La persona al fusionarse con sus pensamientos queda atrapada en ellos y llega a no ser conciente de que está pensando.
Mediante la fusión cognitiva, los pensamientos aparecen como algo importante, como una verdad absoluta que rige la conducta como si de una orden se tratara, dictan a la persona lo que debe hacer o acaparan totalmente su atención.
Mediante la fusión cognitiva la persona pierde el contacto con la experiencia directa (aquello que le llega a través de los sentidos) y queda atrapada en el mundo del lenguaje, en la mente.
El proceso inverso, la ruptura de la fusión (la defusión, la desliteralización, el distanciamiento) supone dar un paso atrás y contemplar los pensamientos como lo que son: simples palabras o imágenes.
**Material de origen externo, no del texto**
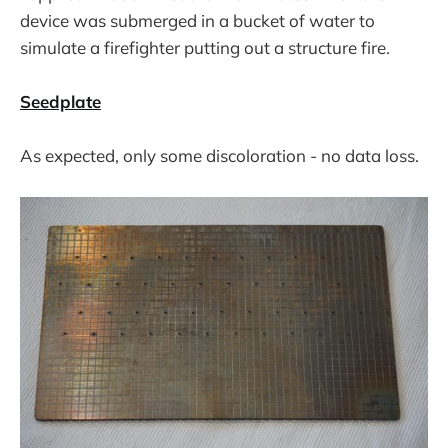
device was submerged in a bucket of water to
simulate a firefighter putting out a structure fire.
Seedplate
As expected, only some discoloration - no data loss.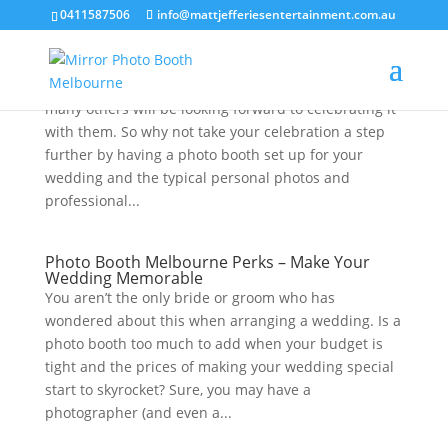
0411587506
info@mattjefferiesentertainment.com.au
Melbourne Photo Booth Set Up Tips
A wedding is a significant milestone for a couple, and
many others will be looking forward to celebrating it
with them. So why not take your celebration a step
further by having a photo booth set up for your
wedding and the typical personal photos and
professional...
Photo Booth Melbourne Perks – Make Your
Wedding Memorable
You aren’t the only bride or groom who has
wondered about this when arranging a wedding. Is a
photo booth too much to add when your budget is
tight and the prices of making your wedding special
start to skyrocket? Sure, you may have a
photographer (and even a...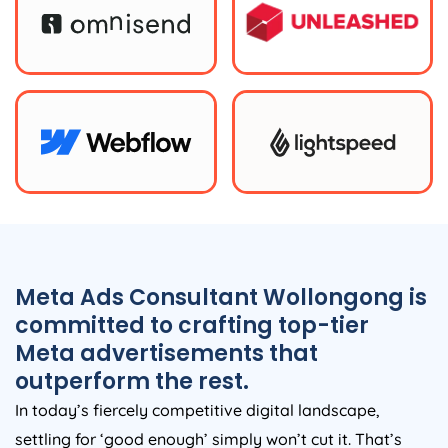
Meta Ads Consultant Wollongong is
committed to crafting top-tier
Meta advertisements that
outperform the rest.
In today’s fiercely competitive digital landscape,
settling for ‘good enough’ simply won’t cut it. That’s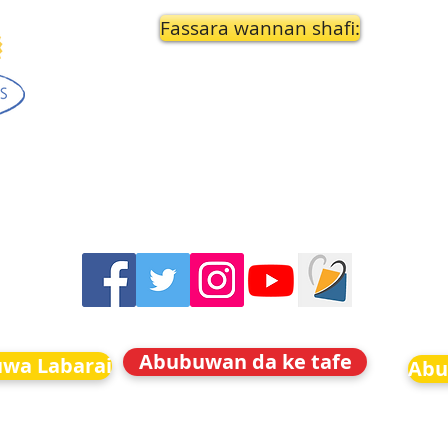
Fassara wannan shafi:
Abubuwan da ke tafe
uwa Labarai
Abu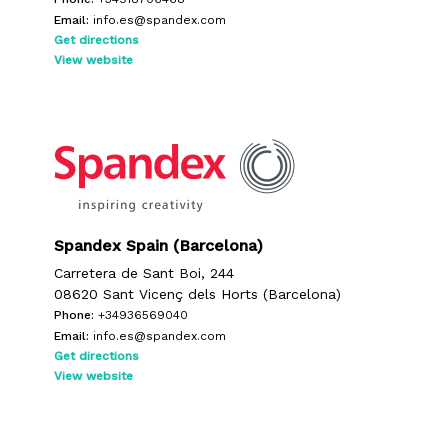
Email:
info.es@spandex.com
Get directions
View website
Spandex Spain (Barcelona)
Carretera de Sant Boi, 244
08620 Sant Vicenç dels Horts (Barcelona)
Phone:
+34936569040
Email:
info.es@spandex.com
Get directions
View website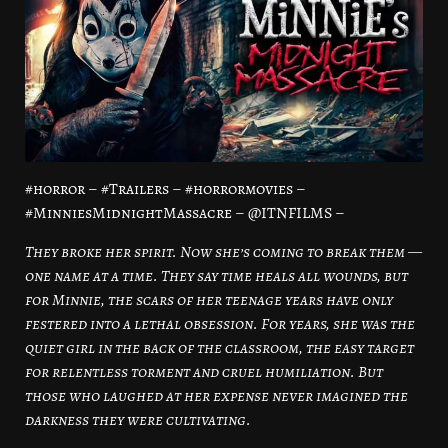
#horror – #Trailers – #horrormovies –
#MinniesMidnightMassacre – @ITNFILMS –
They broke her spirit. Now she’s coming to break them —
one name at a time. They say time heals all wounds, but
for Minnie, the scars of her teenage years have only
festered into a lethal obsession. For years, she was the
quiet girl in the back of the classroom, the easy target
for relentless torment and cruel humiliation. But
those who laughed at her expense never imagined the
darkness they were cultivating.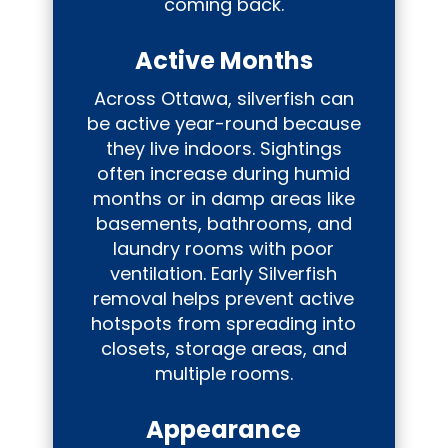
coming back.
Active Months
Across Ottawa, silverfish can
be active year-round because
they live indoors. Sightings
often increase during humid
months or in damp areas like
basements, bathrooms, and
laundry rooms with poor
ventilation. Early Silverfish
removal helps prevent active
hotspots from spreading into
closets, storage areas, and
multiple rooms.
Appearance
Dejan de ser verdades absolutas, pierden importancia, poder e influencia en la conducta.
En ACT, el terapeuta no intenta modificar el contenido de los pensamientos sino la relación que la persona establece con ellos.
Un concepto clave del modelo ACT es el de operabilidad o utilidad. Si una determinada conducta es útil para aportar plenitud y sentido a la vida no es preciso cambiarla, pero, en caso contrario, es preciso considerar otras alternativas más útiles.
Cuando se aplica este concepto a los pensamientos, lo importante no es si se corresponden o no con la verdad, si tenemos o no razón. Lo importante es discernir si resultan útiles o no para guiar la conducta de manera que sirva para crear una vida rica, plena y con sentido; si ayudan a ser la persona que uno quiere ser.